The Mémorial de Caen would be our launching point for the day. If you look closely you can see reflective glass in the center of the roofline. We used this reflection in the next photo.

There was an angled window at the entrance to the museum that reflected light exactly like a mirror. We noticed that it pointed downward toward the entrance and we could see ourselves! We couldn’t miss an opportunity to capture a unique family “selfie.”

Just can’t pass up an opportunity for a tricky photo, and it would be the last photo for a while, no photos inside :frowning:

500 Million Marks. You can buy this note for $8.70 on ebay. So tempting to just keep printing money!

Footbridge over the mote.

If everything we saw was expected, travel would be boring.

Once the fortress of William the Conqueror…

…is now just a few walls and a mote.

Student Sketching - Sculpture by E. le Tual de Laheuderie, made in 1905, is now visible in the grounds of the Château de Caen, Calvados. It was part of a larger monument to the memory of the jurist Charles Demolombe (1804-87), formerly located pl. of the Republic.

The Church of Saint-Pierre holds a significant place in history because it was within this very edifice that William the Conqueror is said to have married Matilda of Flanders in the 11th century, defying the Pope’s ban on their union.

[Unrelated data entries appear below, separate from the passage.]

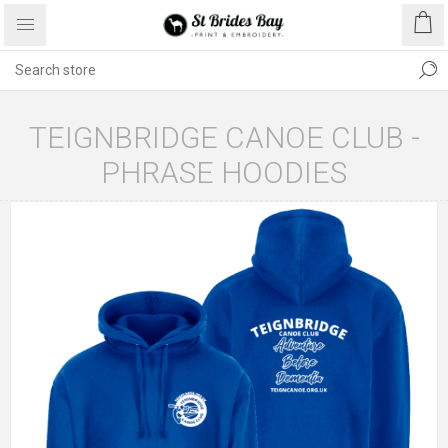
TEIGNBRIDGE CANOE CLUB -
PHRASE HOODIES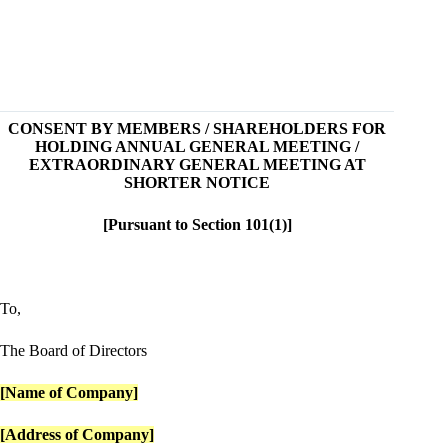
CONSENT BY MEMBERS / SHAREHOLDERS FOR
HOLDING ANNUAL GENERAL MEETING /
EXTRAORDINARY GENERAL MEETING AT
SHORTER NOTICE
[Pursuant to Section 101(1)]
To,
The Board of Directors
[Name of Company]
[Address of Company]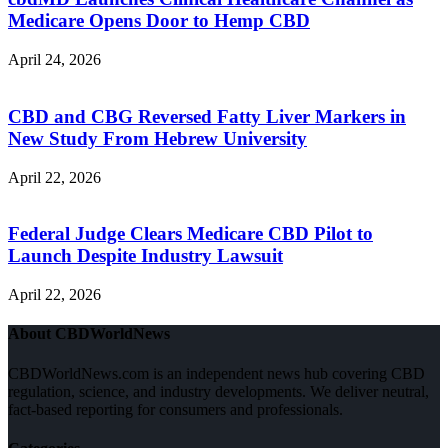
Medicare Opens Door to Hemp CBD
April 24, 2026
CBD and CBG Reversed Fatty Liver Markers in
New Study From Hebrew University
April 22, 2026
Federal Judge Clears Medicare CBD Pilot to
Launch Despite Industry Lawsuit
April 22, 2026
About CBDWorldNews
CBDWorldNews.com is an independent news hub covering CBD
regulation, science, and industry developments. We deliver neutral,
fact-based reporting for consumers and professionals.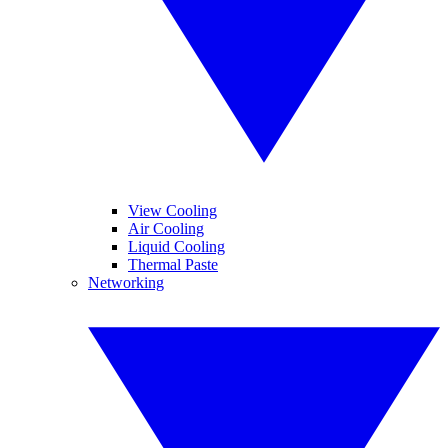
View Cooling
Air Cooling
Liquid Cooling
Thermal Paste
Networking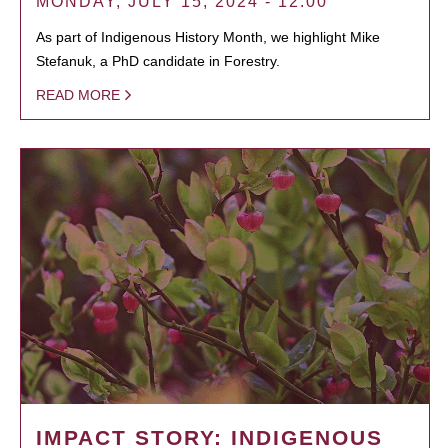
MONDAY, JULY 15, 2024 - 12:00
As part of Indigenous History Month, we highlight Mike
Stefanuk, a PhD candidate in Forestry.
READ MORE
IMPACT STORY: INDIGENOUS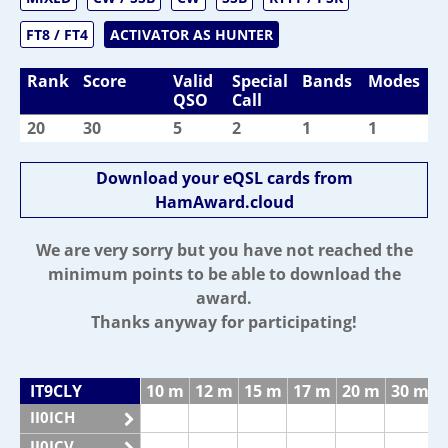
FT8 / FT4
ACTIVATOR AS HUNTER
Rank
Score
Valid
Special
Bands
Modes
QSO
Call
20
30
5
2
1
1
Download your eQSL cards from
HamAward.cloud
We are very sorry but you have not reached the
minimum points to be able to download the
award.
Thanks anyway for participating!
IT9CLY
10 m
12 m
15 m
17 m
20 m
30 m
II0ICH
II0ICV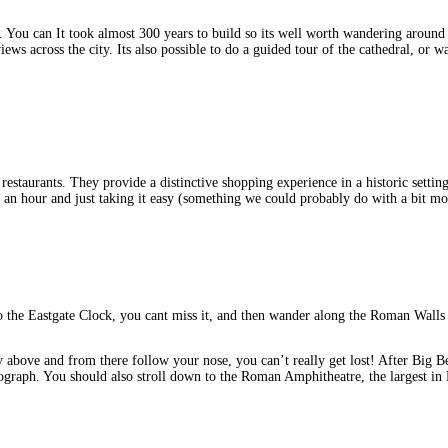
 You can It took almost 300 years to build so its well worth wandering around out
ws across the city. Its also possible to do a guided tour of the cathedral, or w
d restaurants. They provide a distinctive shopping experience in a historic setti
for an hour and just taking it easy (something we could probably do with a bit mo
o the Eastgate Clock, you cant miss it, and then wander along the Roman Wall
ay above and from there follow your nose, you can’t really get lost! After Big B
graph. You should also stroll down to the Roman Amphitheatre, the largest in 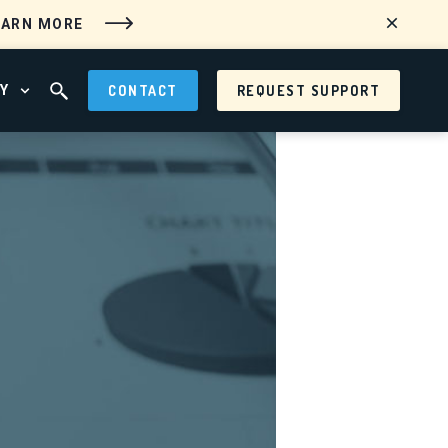
EARN MORE
Y
CONTACT
REQUEST SUPPORT
 MENU
OPEN ABOUT MENU
OPEN SEARCH FIELD
tems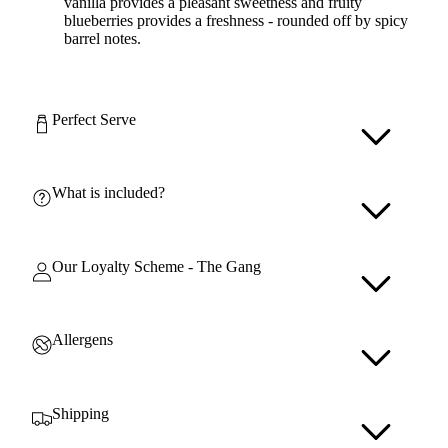
vanilla provides a pleasant sweetness and fruity
blueberries provides a freshness - rounded off by spicy
barrel notes.
Perfect Serve
What is included?
Our Loyalty Scheme - The Gang
Allergens
Shipping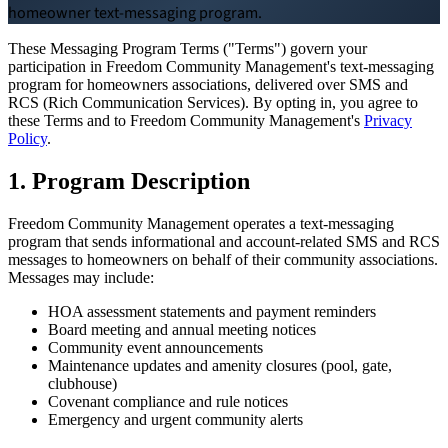
homeowner text-messaging program.
Board Members
These Messaging Program Terms ("Terms") govern your
participation in Freedom Community Management's text-messaging
program for homeowners associations, delivered over SMS and
RCS (Rich Communication Services). By opting in, you agree to
these Terms and to Freedom Community Management's
Privacy
Policy
.
Homeowners
1. Program Description
Freedom Community Management operates a text-messaging
program that sends informational and account-related SMS and RCS
About
messages to homeowners on behalf of their community associations.
Messages may include:
Contact
HOA assessment statements and payment reminders
Board meeting and annual meeting notices
Community event announcements
Maintenance updates and amenity closures (pool, gate,
Request a Proposal
clubhouse)
Covenant compliance and rule notices
Emergency and urgent community alerts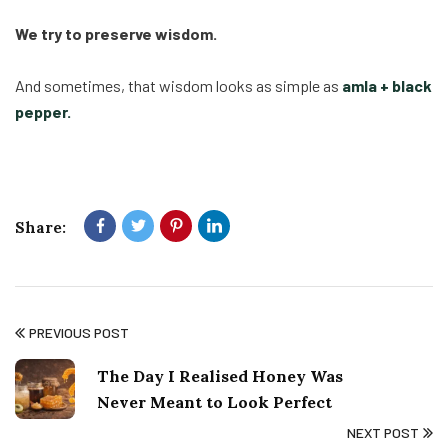
We try to preserve wisdom.
And sometimes, that wisdom looks as simple as
amla + black
pepper.
Share:
PREVIOUS POST
The Day I Realised Honey Was
Never Meant to Look Perfect
NEXT POST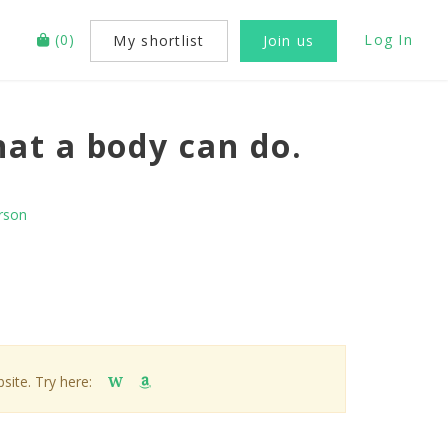
(
0
)
Log In
My shortlist
Join us
at a body can do.
rson
site. Try here:
W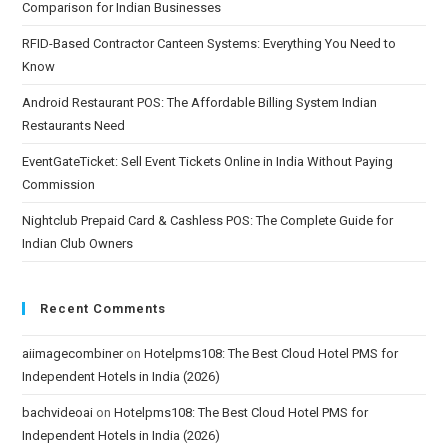
Comparison for Indian Businesses
RFID-Based Contractor Canteen Systems: Everything You Need to
Know
Android Restaurant POS: The Affordable Billing System Indian
Restaurants Need
EventGateTicket: Sell Event Tickets Online in India Without Paying
Commission
Nightclub Prepaid Card & Cashless POS: The Complete Guide for
Indian Club Owners
Recent Comments
aiimagecombiner
on
Hotelpms108: The Best Cloud Hotel PMS for
Independent Hotels in India (2026)
bachvideoai
on
Hotelpms108: The Best Cloud Hotel PMS for
Independent Hotels in India (2026)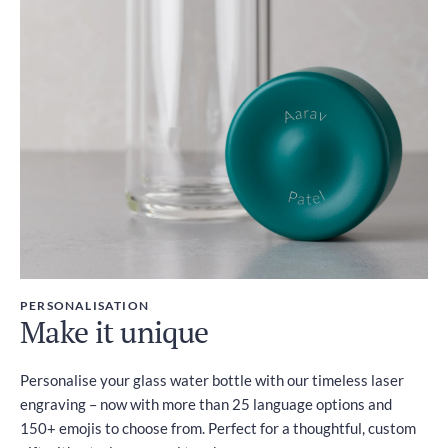
PERSONALISATION
Make it unique
Personalise your glass water bottle with our timeless laser
engraving – now with more than 25 language options and
150+ emojis to choose from. Perfect for a thoughtful, custom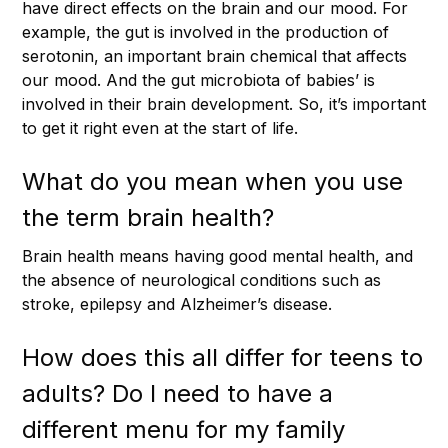
have direct effects on the brain and our mood. For
example, the gut is involved in the production of
serotonin, an important brain chemical that affects
our mood. And the gut microbiota of babies’ is
involved in their brain development. So, it’s important
to get it right even at the start of life.
What do you mean when you use
the term brain health?
Brain health means having good mental health, and
the absence of neurological conditions such as
stroke, epilepsy and Alzheimer’s disease.
How does this all differ for teens to
adults? Do I need to have a
different menu for my family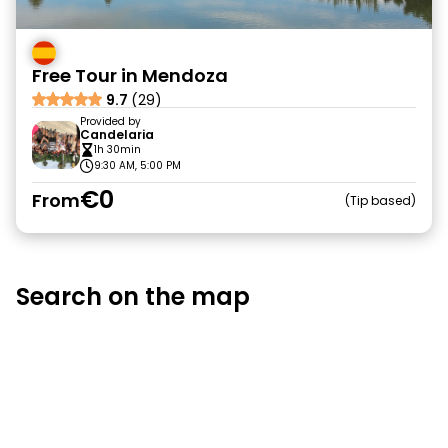
Free Tour in Mendoza
9.7
(29)
Provided by
Candelaria
1h 30min
9:30 AM, 5:00 PM
€0
From
Tip based
Search on the map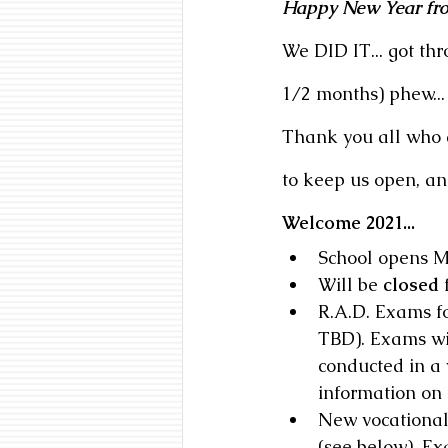
Happy New Year fro
We DID IT... got th
1/2 months) phew...
Thank you all who do
to keep us open, and 
Welcome 2021...
School opens M
Will be 
closed
 
R.A.D. Exams fo
TBD). Exams wil
conducted in a 
information on
New vocational
(see below). Ex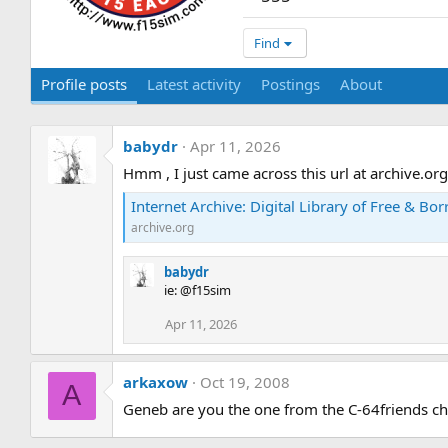
Find
Profile posts
Latest activity
Postings
About
babydr
Apr 11, 2026
Hmm , I just came across this url at archive.org 
Internet Archive: Digital Library of Free & Bor
archive.org
babydr
ie: @f15sim
Apr 11, 2026
arkaxow
Oct 19, 2008
A
Geneb are you the one from the C-64friends ch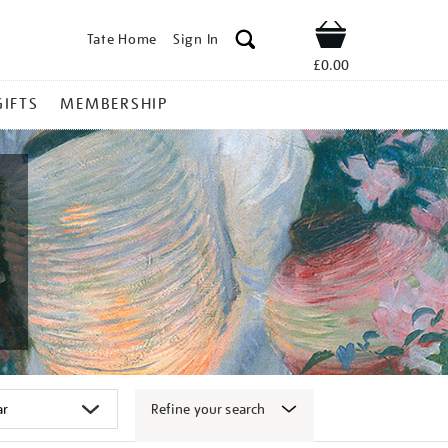
Tate Home
Sign In
Shop
£0.00
GIFTS
MEMBERSHIP
Refine your search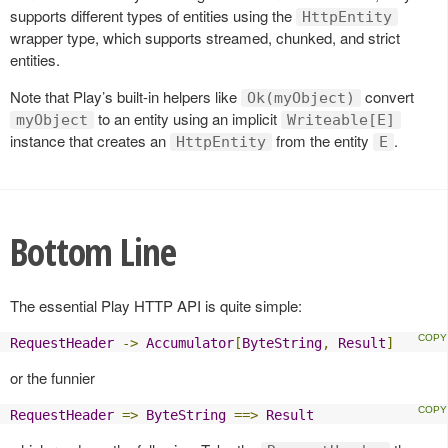
supports different types of entities using the
HttpEntity
wrapper type, which supports streamed, chunked, and strict
entities.
Note that Play’s built-in helpers like
convert
Ok(myObject)
to an entity using an implicit
myObject
Writeable[E]
instance that creates an
from the entity
.
HttpEntity
E
Bottom Line
The essential Play HTTP API is quite simple:
RequestHeader
->
Accumulator
[
ByteString
,
Result
]
or the funnier
RequestHeader
=>
ByteString
==>
Result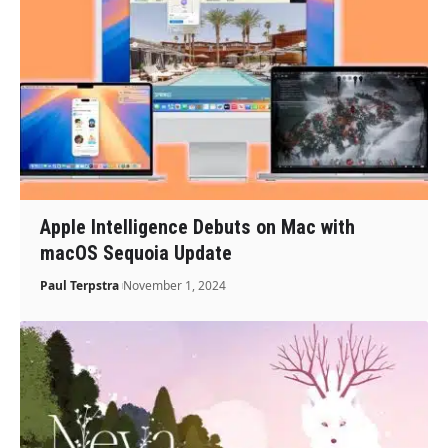
Apple Intelligence Debuts on Mac with
macOS Sequoia Update
Paul Terpstra
November 1, 2024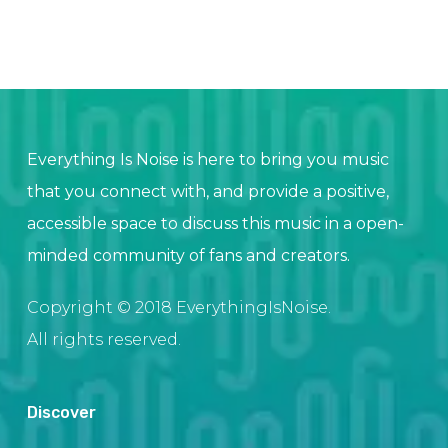
Everything Is Noise is here to bring you music
that you connect with, and provide a positive,
accessible space to discuss this music in a open-
minded community of fans and creators.
Copyright © 2018 EverythingIsNoise.
All rights reserved.
Discover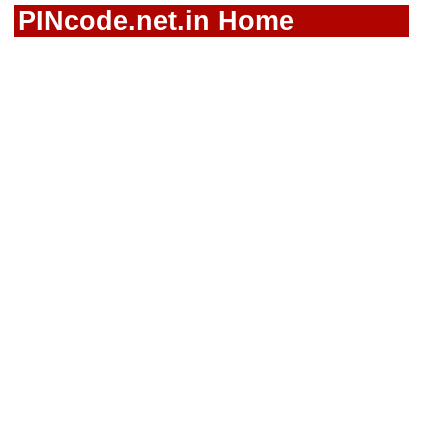
PINcode.net.in Home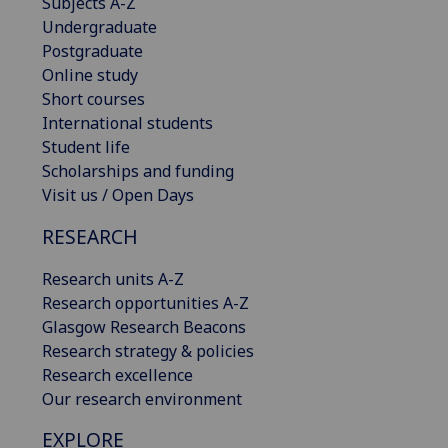
Subjects A-Z
Undergraduate
Postgraduate
Online study
Short courses
International students
Student life
Scholarships and funding
Visit us / Open Days
RESEARCH
Research units A-Z
Research opportunities A-Z
Glasgow Research Beacons
Research strategy & policies
Research excellence
Our research environment
EXPLORE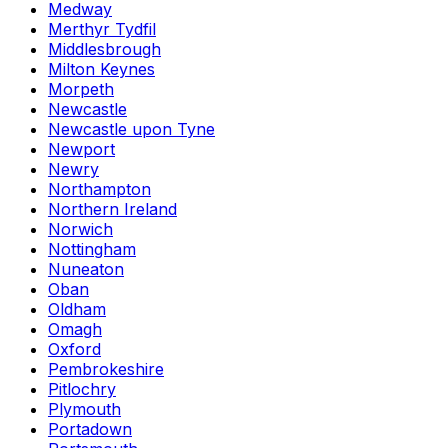
Medway
Merthyr Tydfil
Middlesbrough
Milton Keynes
Morpeth
Newcastle
Newcastle upon Tyne
Newport
Newry
Northampton
Northern Ireland
Norwich
Nottingham
Nuneaton
Oban
Oldham
Omagh
Oxford
Pembrokeshire
Pitlochry
Plymouth
Portadown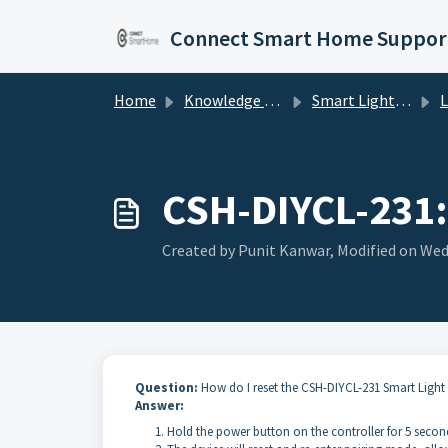
Skip to main content
Connect Smart Home Suppor
Home
Knowledge base
Smart Lighting
Li
CSH-DIYCL-231: 
Created by Punit Kanwar, Modified on Wed,
Question:
How do I reset the CSH-DIYCL-231 Smart Light
Answer:
Hold the power button on the controller for 5 seconds 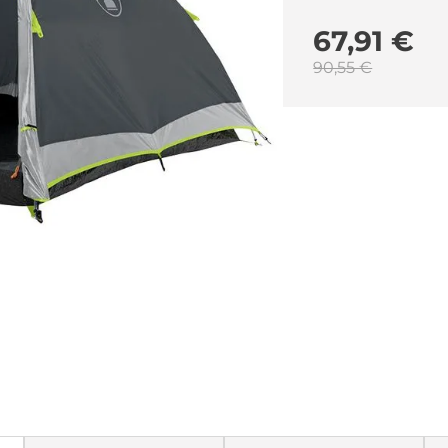
67,91 €
90,55 €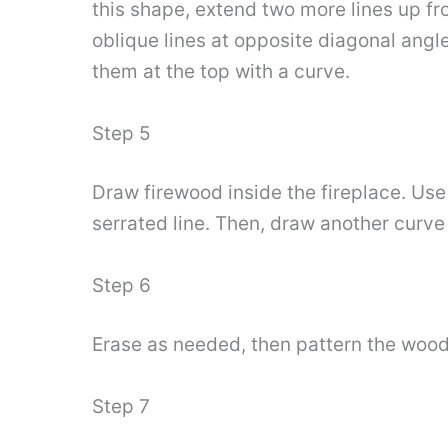
this shape, extend two more lines up fr
oblique lines at opposite diagonal angl
them at the top with a curve.
Step 5
Draw firewood inside the fireplace. Use
serrated line. Then, draw another curve 
Step 6
Erase as needed, then pattern the wood 
Step 7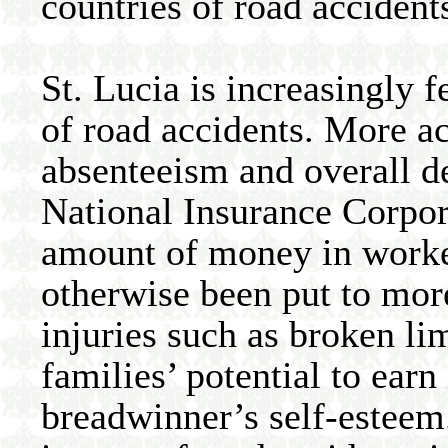
countries of road accident
St. Lucia is increasingly 
of road accidents. More ac
absenteeism and overall de
National Insurance Corpora
amount of money in worke
otherwise been put to more
injuries such as broken li
families’ potential to ear
breadwinner’s self-esteem.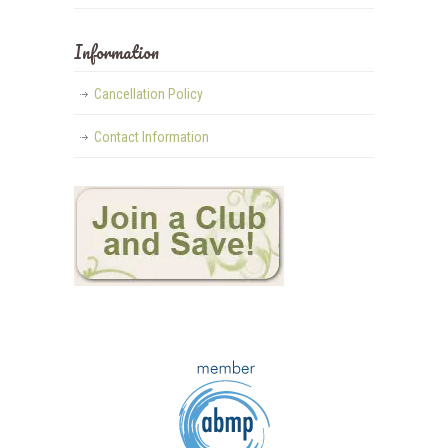
Information
Cancellation Policy
Contact Information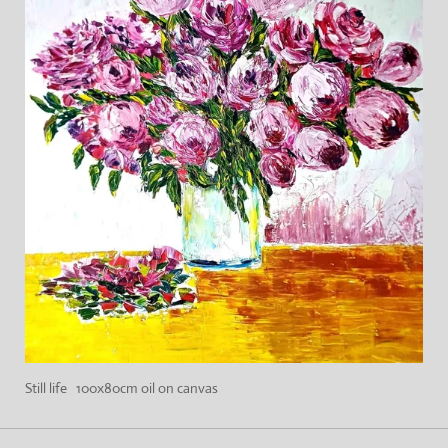
Still life 100x80cm oil on canvas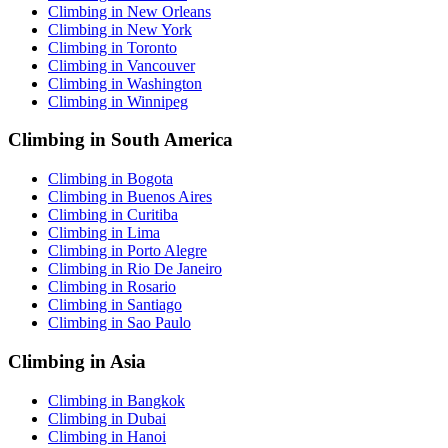
Climbing in New Orleans
Climbing in New York
Climbing in Toronto
Climbing in Vancouver
Climbing in Washington
Climbing in Winnipeg
Climbing in South America
Climbing in Bogota
Climbing in Buenos Aires
Climbing in Curitiba
Climbing in Lima
Climbing in Porto Alegre
Climbing in Rio De Janeiro
Climbing in Rosario
Climbing in Santiago
Climbing in Sao Paulo
Climbing in Asia
Climbing in Bangkok
Climbing in Dubai
Climbing in Hanoi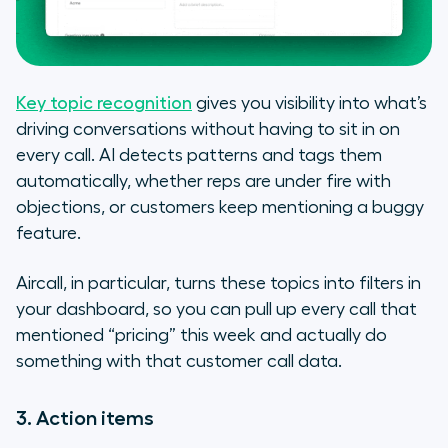
Key topic recognition
gives you visibility into what’s
driving conversations without having to sit in on
every call. AI detects patterns and tags them
automatically, whether reps are under fire with
objections, or customers keep mentioning a buggy
feature.
Aircall, in particular, turns these topics into filters in
your dashboard, so you can pull up every call that
mentioned “pricing” this week and actually
do
something with that customer call data.
3. Action items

Though parts of the city were severely damaged, the Church of Saint-Pierre miraculously remained largely intact, making it a testament to the city’s resilience.

The church is renowned for its impressive gargoyle collection.

These unique stone sculptures adorn the exterior of the church, serving both decorative and functional purposes.

The gargoyles not only add an aesthetic charm to the building but also act as water spouts, diverting rainwater away from the structure.

Their intricate designs and fantastical shapes captivate visitors, offering a glimpse into the rich architectural heritage of the church and the city of Caen.

Lots of credit to the youngsters to be smiling after another day of sensory overload.

Yes, smarty pants, those are French Fries!

All for today, tomorrow the Normandy Beaches!